Conectam o agente às tabelas customizadas do workspace. As ações disponíveis são:
  • semantic_search — busca por similaridade semântica nos registros da tabela.
  • similarity_search — busca por correspondência aproximada de texto.
  • insert_row — insere um novo registro com os campos informados pelo agente.
  • update_row — atualiza um registro existente identificado pelo row_id.

Execução de workflow

Aciona um workflow interno da Timely.ai como parte da resposta do agente. O agente chama o workflow com os parâmetros definidos, aguarda a conclusão e usa o resultado na conversa.

Follow-up

Agenda uma mensagem de acompanhamento para ser enviada ao usuário após um intervalo de tempo. O agente determina o conteúdo e o horário do follow-up com base no contexto da conversa — útil para lembretes, retomadas de contato e verificações pós-atendimento.

Memória contextual

Permite que o agente persista informações sobre o contato entre conversas. O agente pode salvar preferências, histórico de interações ou qualquer dado relevante, e recuperar essas informações em sessões futuras sem que o usuário precise repetir o contexto.

Leitura de PDF

Extrai e processa o conteúdo de documentos PDF enviados pelo usuário durante a conversa. O texto extraído é incorporado ao contexto para que o agente possa responder perguntas sobre o documento, resumir seu conteúdo ou executar ações baseadas nas informações presentes no arquivo.

Integrações Composio

Conectam o agente a 29 apps externos através da camada de autenticação e execução da Composio — Google Calendar, Google Meet, Notion, Slack, Gmail, HubSpot, Stripe, GitHub, LinkedIn, Twitter/X, Meta Ads, Google Sheets, Browser Tool, Browse.ai e mais. Cada app expõe um conjunto de tools individuais que você pode ativar ou desativar na configuração do agente.

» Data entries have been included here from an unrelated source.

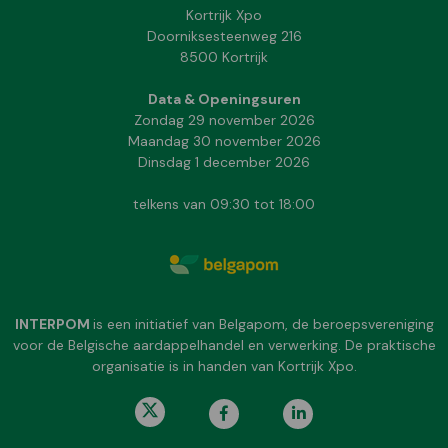
Kortrijk Xpo
Doorniksesteenweg 216
8500 Kortrijk
Data & Openingsuren
Zondag 29 november 2026
Maandag 30 november 2026
Dinsdag 1 december 2026
telkens van 09:30 tot 18:00
INTERPOM
is een initiatief van Belgapom, de beroepsvereniging
voor de Belgische aardappelhandel en verwerking. De praktische
organisatie is in handen van Kortrijk Xpo.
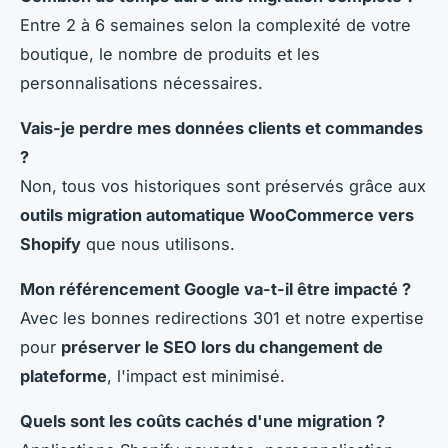
Entre 2 à 6 semaines selon la complexité de votre
boutique, le nombre de produits et les
personnalisations nécessaires.
Vais-je perdre mes données clients et commandes
?
Non, tous vos historiques sont préservés grâce aux
outils migration automatique WooCommerce vers
Shopify
que nous utilisons.
Mon référencement Google va-t-il être impacté ?
Avec les bonnes redirections 301 et notre expertise
pour
préserver le SEO lors du changement de
plateforme
, l'impact est minimisé.
Quels sont les coûts cachés d'une migration ?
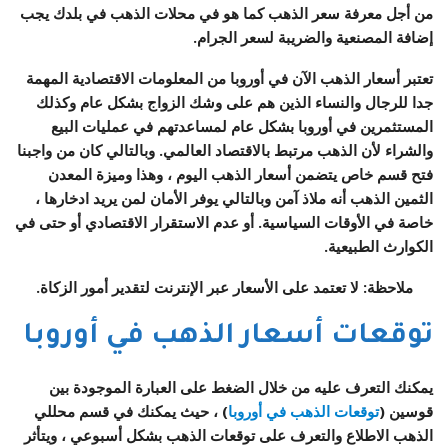
من أجل معرفة سعر الذهب كما هو في محلات الذهب في بلدك يجب
إضافة المصنعية والضريبة لسعر الجرام.
تعتبر أسعار الذهب الآن في أوروبا من المعلومات الاقتصادية المهمة
جدا للرجال والنساء الذين هم على وشك الزواج بشكل عام وكذلك
المستثمرين في أوروبا بشكل عام لمساعدتهم في عمليات البيع
والشراء لأن الذهب مرتبط بالاقتصاد العالمي. وبالتالي كان من واجبنا
فتح قسم خاص يتضمن أسعار الذهب اليوم ، وهذا وميزة المعدن
الثمين الذهب أنه ملاذ آمن وبالتالي يوفر الأمان لمن يريد ادخارها ،
خاصة في الأوقات السياسية. أو عدم الاستقرار الاقتصادي أو حتى في
الكوارث الطبيعية.
ملاحظة: لا تعتمد على الأسعار عبر الإنترنت لتقدير أمور الزكاة.
توقعات أسعار الذهب في أوروبا
يمكنك التعرف عليه من خلال الضغط على العبارة الموجودة بين
قوسين (
توقعات الذهب في أوروبا
) ، حيث يمكنك في قسم محللي
الذهب الاطلاع والتعرف على توقعات الذهب بشكل أسبوعي ، ويتأثر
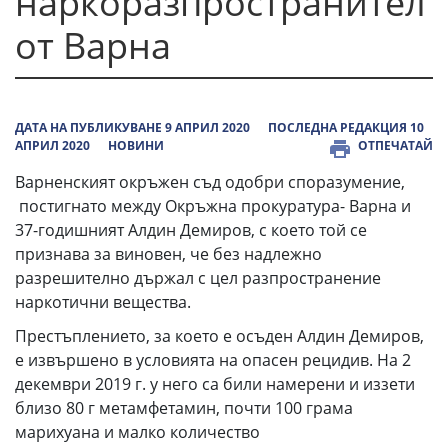
наркоразпространител
от Варна
ДАТА НА ПУБЛИКУВАНЕ 9 АПРИЛ 2020
ПОСЛЕДНА РЕДАКЦИЯ 10
АПРИЛ 2020
НОВИНИ
ОТПЕЧАТАЙ
Варненският окръжен съд одобри споразумение,
постигнато между Окръжна прокуратура- Варна и
37-годишният Алдин Демиров, с което той се
признава за виновен, че без надлежно
разрешително държал с цел разпространение
наркотични вещества.
Престъплението, за което е осъден Алдин Демиров,
е извършено в условията на опасен рецидив. На 2
декември 2019 г. у него са били намерени и иззети
близо 80 г метамфетамин, почти 100 грама
марихуана и малко количество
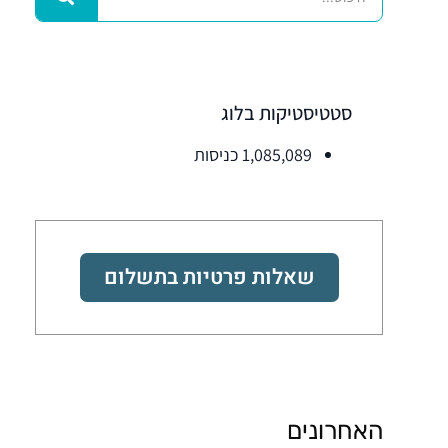
סטטיסטיקות בלוג
1,085,089 כניסות
שאלות פרטיות בתשלום
האחרונים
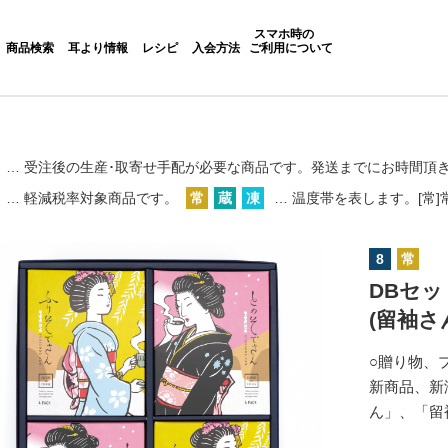
スマホ時の
商品検索
耳より情報
レシピ
入会方法
ご利用について
… 受注後の生産･取寄せ手配が必要な商品です。
発送までにお時間頂
… 軽減税率対象商品です。
常
蔵
凍
… 温度帯を表します。[常]常
8
常
DBセット
(留袖さ
○贈り物、
新商品、新
ん」、「留袖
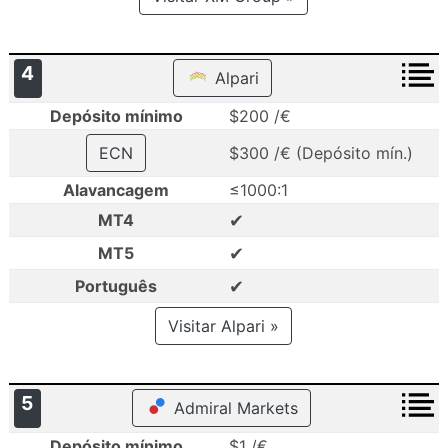
4
Alpari
Depósito mínimo
$200 /€
ECN
$300 /€ (Depósito mín.)
Alavancagem
≤1000:1
✔
MT4
✔
MT5
✔
Português
Visitar Alpari »
5
Admiral Markets
Depósito mínimo
$1 /€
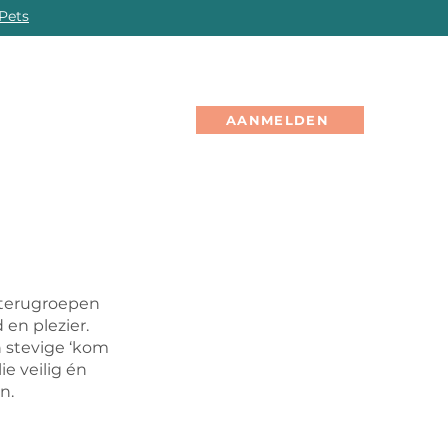
Pets
PROFESSIONALS
EVENTS
GRATIS
OL
AANMELDEN
 terugroepen
 en plezier.
 stevige ‘kom
ie veilig én
n.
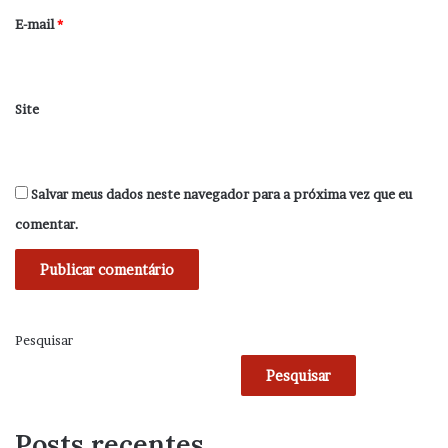
*
E-mail
*
Site
Salvar meus dados neste navegador para a próxima vez que eu
comentar.
Pesquisar
Pesquisar
Posts recentes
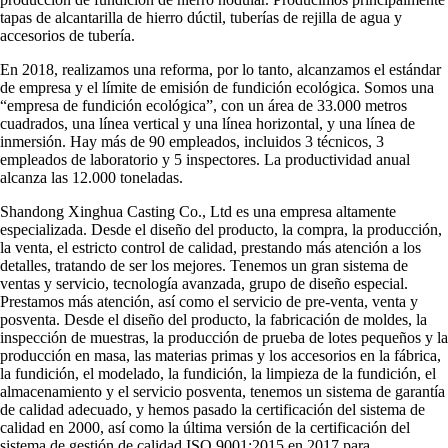
tapas de alcantarilla de hierro dúctil, tuberías de rejilla de agua y
accesorios de tubería.
En 2018, realizamos una reforma, por lo tanto, alcanzamos el estándar
de empresa y el límite de emisión de fundición ecológica. Somos una
“empresa de fundición ecológica”, con un área de 33.000 metros
cuadrados, una línea vertical y una línea horizontal, y una línea de
inmersión. Hay más de 90 empleados, incluidos 3 técnicos, 3
empleados de laboratorio y 5 inspectores. La productividad anual
alcanza las 12.000 toneladas.
Shandong Xinghua Casting Co., Ltd es una empresa altamente
especializada. Desde el diseño del producto, la compra, la producción,
la venta, el estricto control de calidad, prestando más atención a los
detalles, tratando de ser los mejores. Tenemos un gran sistema de
ventas y servicio, tecnología avanzada, grupo de diseño especial.
Prestamos más atención, así como el servicio de pre-venta, venta y
posventa. Desde el diseño del producto, la fabricación de moldes, la
inspección de muestras, la producción de prueba de lotes pequeños y la
producción en masa, las materias primas y los accesorios en la fábrica,
la fundición, el modelado, la fundición, la limpieza de la fundición, el
almacenamiento y el servicio posventa, tenemos un sistema de garantía
de calidad adecuado, y hemos pasado la certificación del sistema de
calidad en 2000, así como la última versión de la certificación del
sistema de gestión de calidad ISO 9001:2015 en 2017 para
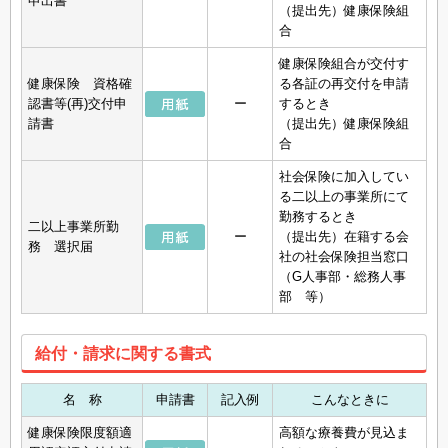
申出書
（提出先）健康保険組
合
健康保険組合が交付す
健康保険 資格確
る各証の再交付を申請
認書等(再)交付申
ー
するとき
請書
（提出先）健康保険組
合
社会保険に加入してい
る二以上の事業所にて
勤務するとき
二以上事業所勤
ー
（提出先）在籍する会
務 選択届
社の社会保険担当窓口
（G人事部・総務人事
部 等）
給付・請求に関する書式
名 称
申請書
記入例
こんなときに
健康保険限度額適
高額な療養費が見込ま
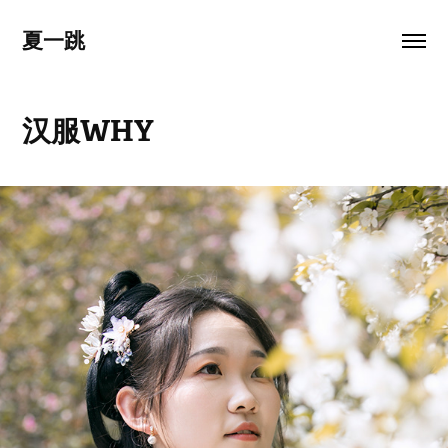
夏一跳
汉服WHY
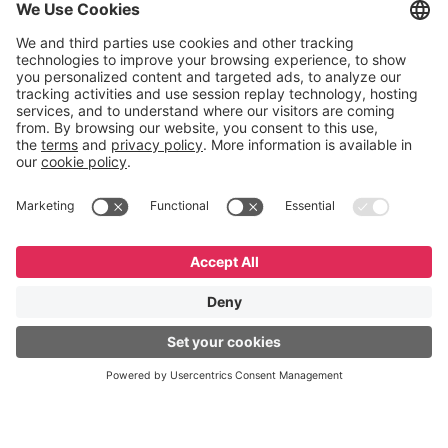
English
Español
Português
© GeneXus. Todos os direitos reservados. GeneXus
Powered by Globant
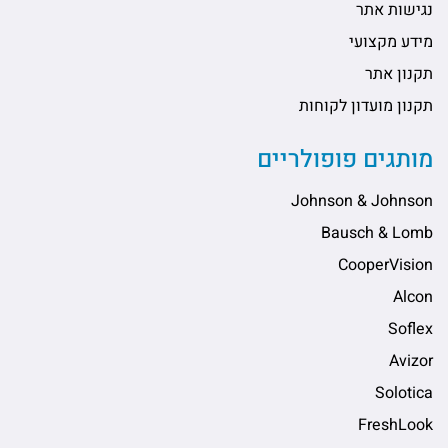
נגישות אתר
מידע מקצועי
תקנון אתר
תקנון מועדון לקוחות
מותגים פופולריים
Johnson & Johnson
Bausch & Lomb
CooperVision
Alcon
Soflex
Avizor
Solotica
FreshLook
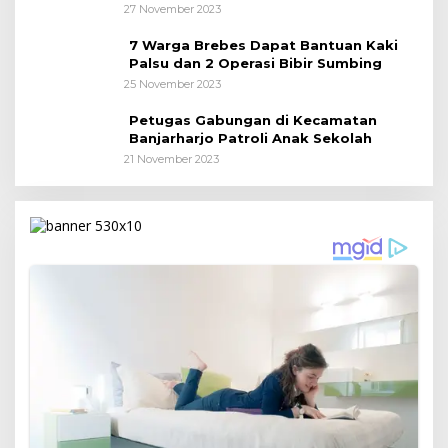
27 November 2023
7 Warga Brebes Dapat Bantuan Kaki
Palsu dan 2 Operasi Bibir Sumbing
25 November 2023
Petugas Gabungan di Kecamatan
Banjarharjo Patroli Anak Sekolah
21 November 2023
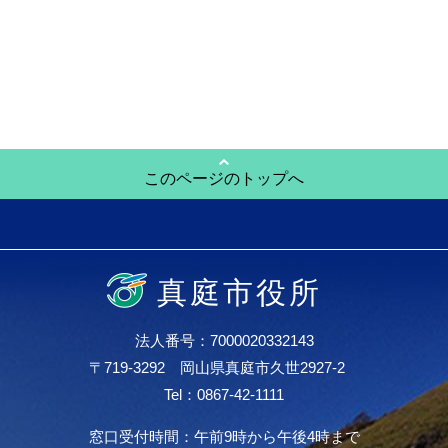
このページのトップへ
真庭市役所
法人番号：7000020332143
〒719-3292 岡山県真庭市久世2927-2
Tel：0867-42-1111
窓口受付時間：午前9時から午後4時まで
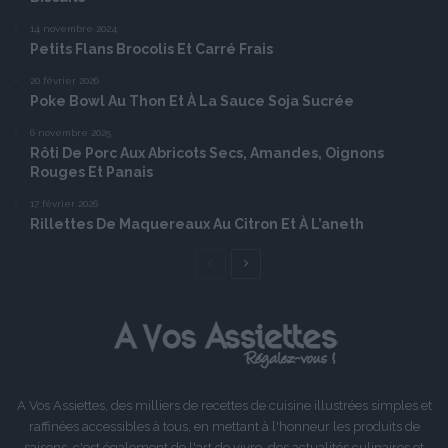
14 novembre 2024
Petits Flans Brocolis Et Carré Frais
20 février 2026
Poke Bowl Au Thon Et À La Sauce Soja Sucrée
6 novembre 2025
Rôti De Porc Aux Abricots Secs, Amandes, Oignons
Rouges Et Panais
17 février 2026
Rillettes De Maquereaux Au Citron Et À L’aneth
Page
Page
précédente
suivante
A Vos Assiettes, des milliers de recettes de cuisine illustrées simples et
raffinées accessibles à tous, en mettant à l'honneur les produits de
saisons, c'est également de l'art de vivre, des actualités culinaires et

MCP (Model Context Protocol)

Protocolo aberto da Anthropic que permite conectar o agente a qualquer servidor MCP externo — interno, de terceiros ou desenvolvido pelo seu time. Enquanto a Composio cobre apps populares com conectores prontos, o MCP permite expor ferramentas proprietárias (consultas a APIs internas, ERP, sistemas legados) sem depender de nenhum catálogo.

Boas práticas

  • Ative ferramentas de leitura antes de habilitar ferramentas de escrita e valide o comportamento no Playground.
  • Escreva descrições claras para cada ferramenta — o modelo usa esse texto para decidir quando acioná-la.
  • Ferramentas MCP e Composio injetam instruções de workflow no prompt do sistema, tornando o comportamento mais previsível.
  • Monitore o consumo de tokens por sessão ao adicionar múltiplas ferramentas — cada ferramenta ativa aumenta o tamanho do contexto.

Ponto-chave

Ferramentas transformam o agente de um sistema de respostas em um agente capaz de agir. A escolha de quais ferramentas ativar — e com quais instruções — determina diretamente a qualidade, o custo e a segurança do comportamento do agente em produção.